### Given entries

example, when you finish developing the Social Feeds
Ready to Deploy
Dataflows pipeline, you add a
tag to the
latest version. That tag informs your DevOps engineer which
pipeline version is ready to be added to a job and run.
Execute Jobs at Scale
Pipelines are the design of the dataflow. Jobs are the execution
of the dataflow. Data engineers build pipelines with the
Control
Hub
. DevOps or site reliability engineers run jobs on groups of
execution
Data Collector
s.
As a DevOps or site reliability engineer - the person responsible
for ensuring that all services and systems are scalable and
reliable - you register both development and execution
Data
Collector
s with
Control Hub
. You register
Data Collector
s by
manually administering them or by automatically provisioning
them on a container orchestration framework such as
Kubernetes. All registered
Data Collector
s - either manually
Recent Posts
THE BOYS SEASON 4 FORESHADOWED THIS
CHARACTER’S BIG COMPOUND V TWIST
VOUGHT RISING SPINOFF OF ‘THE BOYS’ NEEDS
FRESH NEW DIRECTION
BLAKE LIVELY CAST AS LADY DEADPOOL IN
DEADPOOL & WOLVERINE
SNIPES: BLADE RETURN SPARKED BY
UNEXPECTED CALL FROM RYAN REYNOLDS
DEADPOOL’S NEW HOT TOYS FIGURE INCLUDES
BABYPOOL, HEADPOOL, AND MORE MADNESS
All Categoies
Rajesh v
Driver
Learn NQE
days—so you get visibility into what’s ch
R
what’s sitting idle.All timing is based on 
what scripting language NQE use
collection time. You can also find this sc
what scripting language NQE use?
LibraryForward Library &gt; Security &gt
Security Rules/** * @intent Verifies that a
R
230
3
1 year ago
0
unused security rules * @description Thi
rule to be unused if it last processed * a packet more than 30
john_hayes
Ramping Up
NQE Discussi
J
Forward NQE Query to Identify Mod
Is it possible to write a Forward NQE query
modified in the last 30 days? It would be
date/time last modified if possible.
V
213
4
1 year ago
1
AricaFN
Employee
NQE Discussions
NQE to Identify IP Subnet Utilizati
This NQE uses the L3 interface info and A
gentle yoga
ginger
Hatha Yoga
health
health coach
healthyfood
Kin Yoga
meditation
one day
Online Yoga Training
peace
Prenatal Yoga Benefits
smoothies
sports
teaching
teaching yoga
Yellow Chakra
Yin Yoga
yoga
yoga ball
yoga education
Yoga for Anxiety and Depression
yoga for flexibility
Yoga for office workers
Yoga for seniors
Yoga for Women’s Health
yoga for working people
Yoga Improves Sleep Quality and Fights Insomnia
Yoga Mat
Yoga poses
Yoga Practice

...

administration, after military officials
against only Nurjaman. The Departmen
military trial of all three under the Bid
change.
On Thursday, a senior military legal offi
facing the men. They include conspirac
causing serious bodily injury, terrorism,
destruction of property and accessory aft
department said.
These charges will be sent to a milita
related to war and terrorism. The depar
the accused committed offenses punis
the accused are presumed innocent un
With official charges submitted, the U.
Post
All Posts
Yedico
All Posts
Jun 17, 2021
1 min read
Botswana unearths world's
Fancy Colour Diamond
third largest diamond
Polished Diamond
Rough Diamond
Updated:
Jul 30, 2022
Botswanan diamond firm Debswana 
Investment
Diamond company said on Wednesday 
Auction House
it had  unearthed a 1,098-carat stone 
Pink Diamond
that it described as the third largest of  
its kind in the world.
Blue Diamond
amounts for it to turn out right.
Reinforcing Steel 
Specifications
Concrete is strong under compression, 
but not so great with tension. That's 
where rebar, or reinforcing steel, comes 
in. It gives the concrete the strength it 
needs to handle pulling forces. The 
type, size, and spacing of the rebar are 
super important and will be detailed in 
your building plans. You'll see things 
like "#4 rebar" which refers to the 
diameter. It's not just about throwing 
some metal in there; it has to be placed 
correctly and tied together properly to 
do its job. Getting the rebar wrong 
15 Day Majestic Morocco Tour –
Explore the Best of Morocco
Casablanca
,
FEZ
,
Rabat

### What is expected
Give back exactly the lines above, from the line containing "example, when you" through the line containing "DEADPOOL’S NEW HOT TOYS FIGURE INCLUDES", with both end lines and nothing more.

### Written solution
example, when you finish developing the Social Feeds
Ready to Deploy
Dataflows pipeline, you add a
tag to the
latest version. That tag informs your DevOps engineer which
pipeline version is ready to be added to a job and run.
Execute Jobs at Scale
Pipelines are the design of the dataflow. Jobs are the execution
of the dataflow. Data engineers build pipelines with the
Control
Hub
. DevOps or site reliability engineers run jobs on groups of
execution
Data Collector
s.
As a DevOps or site reliability engineer - the person responsible
for ensuring that all services and systems are scalable and
reliable - you register both development and execution
Data
Collector
s with
Control Hub
. You register
Data Collector
s by
manually administering them or by automatically provisioning
them on a container orchestration framework such as
Kubernetes. All registered
Data Collector
s - either manually
Recent Posts
THE BOYS SEASON 4 FORESHADOWED THIS
CHARACTER’S BIG COMPOUND V TWIST
VOUGHT RISING SPINOFF OF ‘THE BOYS’ NEEDS
FRESH NEW DIRECTION
BLAKE LIVELY CAST AS LADY DEADPOOL IN
DEADPOOL & WOLVERINE
SNIPES: BLADE RETURN SPARKED BY
UNEXPECTED CALL FROM RYAN REYNOLDS
DEADPOOL’S NEW HOT TOYS FIGURE INCLUDES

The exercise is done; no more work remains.